[Start of Attachment]

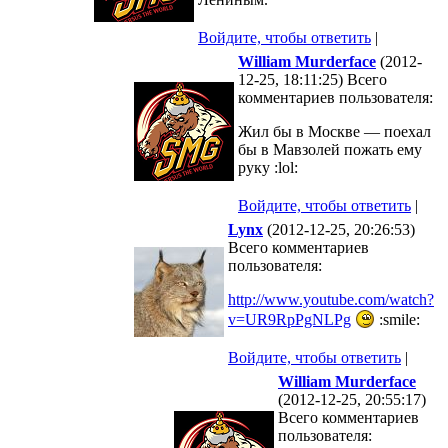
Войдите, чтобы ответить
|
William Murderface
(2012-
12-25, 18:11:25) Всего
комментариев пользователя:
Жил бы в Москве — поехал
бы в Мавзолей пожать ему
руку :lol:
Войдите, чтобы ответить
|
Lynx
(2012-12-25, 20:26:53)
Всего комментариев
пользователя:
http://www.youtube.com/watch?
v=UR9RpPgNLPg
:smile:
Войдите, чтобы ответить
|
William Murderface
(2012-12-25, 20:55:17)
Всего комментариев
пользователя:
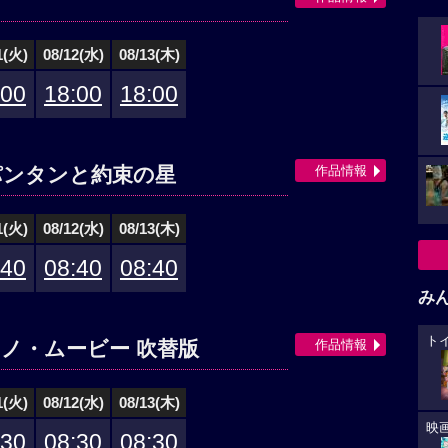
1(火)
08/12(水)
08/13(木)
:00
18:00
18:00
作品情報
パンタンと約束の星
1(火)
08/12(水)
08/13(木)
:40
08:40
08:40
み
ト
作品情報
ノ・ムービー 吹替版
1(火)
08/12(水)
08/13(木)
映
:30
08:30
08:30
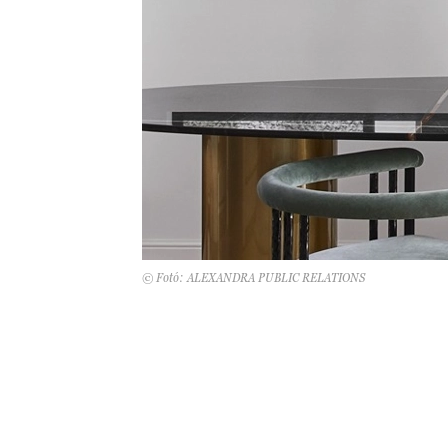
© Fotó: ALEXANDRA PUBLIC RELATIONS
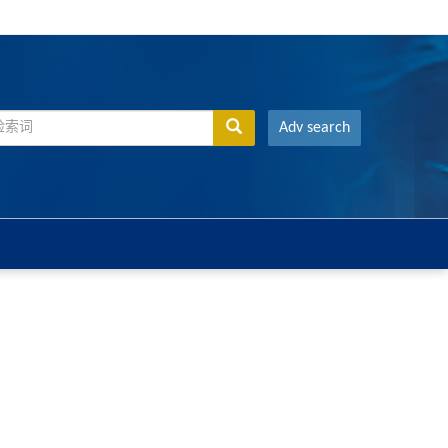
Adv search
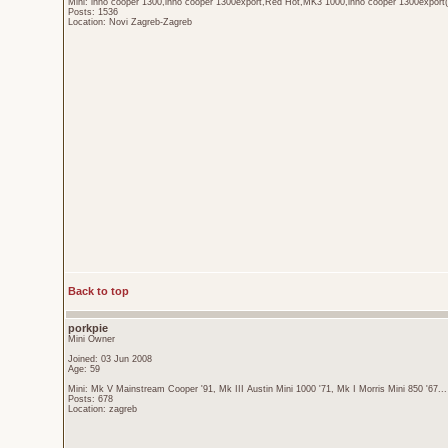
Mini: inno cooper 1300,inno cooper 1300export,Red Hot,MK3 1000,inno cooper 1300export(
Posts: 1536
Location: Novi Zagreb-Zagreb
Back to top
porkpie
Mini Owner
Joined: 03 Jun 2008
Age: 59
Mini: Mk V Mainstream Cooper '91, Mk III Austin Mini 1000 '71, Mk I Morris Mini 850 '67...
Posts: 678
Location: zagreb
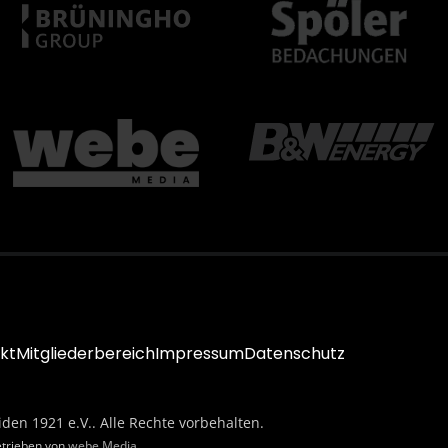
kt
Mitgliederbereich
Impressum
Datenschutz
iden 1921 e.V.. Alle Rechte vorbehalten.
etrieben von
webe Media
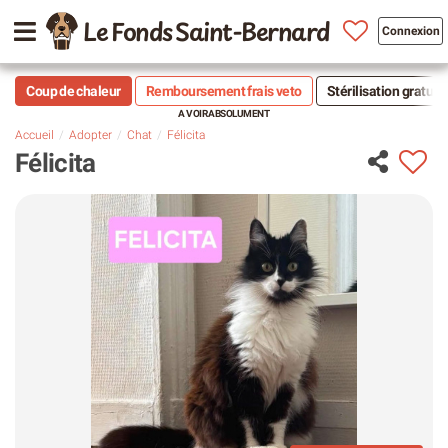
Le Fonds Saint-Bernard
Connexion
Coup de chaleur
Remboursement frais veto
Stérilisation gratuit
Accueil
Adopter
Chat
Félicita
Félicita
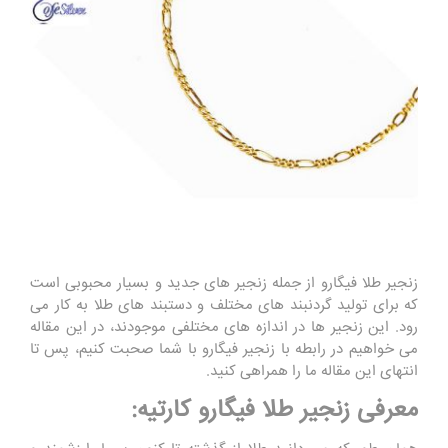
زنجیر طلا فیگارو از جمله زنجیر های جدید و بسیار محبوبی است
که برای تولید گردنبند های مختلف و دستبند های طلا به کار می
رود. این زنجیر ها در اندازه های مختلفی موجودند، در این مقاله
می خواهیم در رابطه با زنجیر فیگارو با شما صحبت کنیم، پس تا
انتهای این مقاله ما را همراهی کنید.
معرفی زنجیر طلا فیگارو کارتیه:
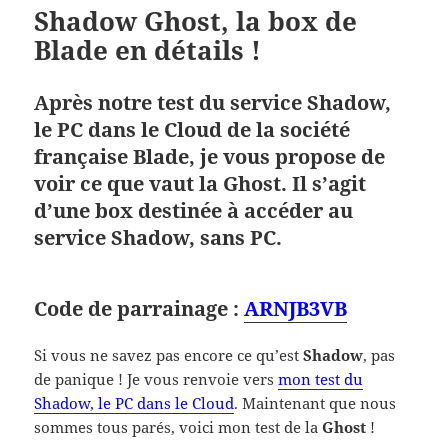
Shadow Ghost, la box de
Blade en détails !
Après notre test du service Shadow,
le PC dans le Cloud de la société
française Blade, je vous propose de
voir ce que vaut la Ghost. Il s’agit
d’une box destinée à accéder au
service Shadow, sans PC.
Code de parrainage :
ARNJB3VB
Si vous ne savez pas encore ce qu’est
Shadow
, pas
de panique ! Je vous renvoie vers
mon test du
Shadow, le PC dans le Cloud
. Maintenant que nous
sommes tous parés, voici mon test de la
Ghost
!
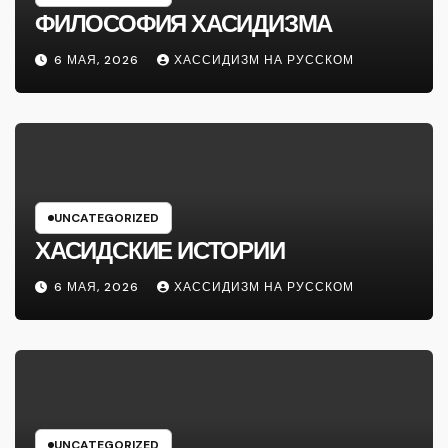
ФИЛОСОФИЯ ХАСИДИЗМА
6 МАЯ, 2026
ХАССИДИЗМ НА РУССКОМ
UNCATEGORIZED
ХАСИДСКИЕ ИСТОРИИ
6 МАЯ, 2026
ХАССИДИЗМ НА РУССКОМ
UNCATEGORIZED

[End of Attachment]

> **EXERCISE DESCRIPTION**
Taking the records above as input, show every line in which the word "Location" is present.

> **TASK SOLUTION**
Location: Novi Zagreb-Zagreb
Location: zagreb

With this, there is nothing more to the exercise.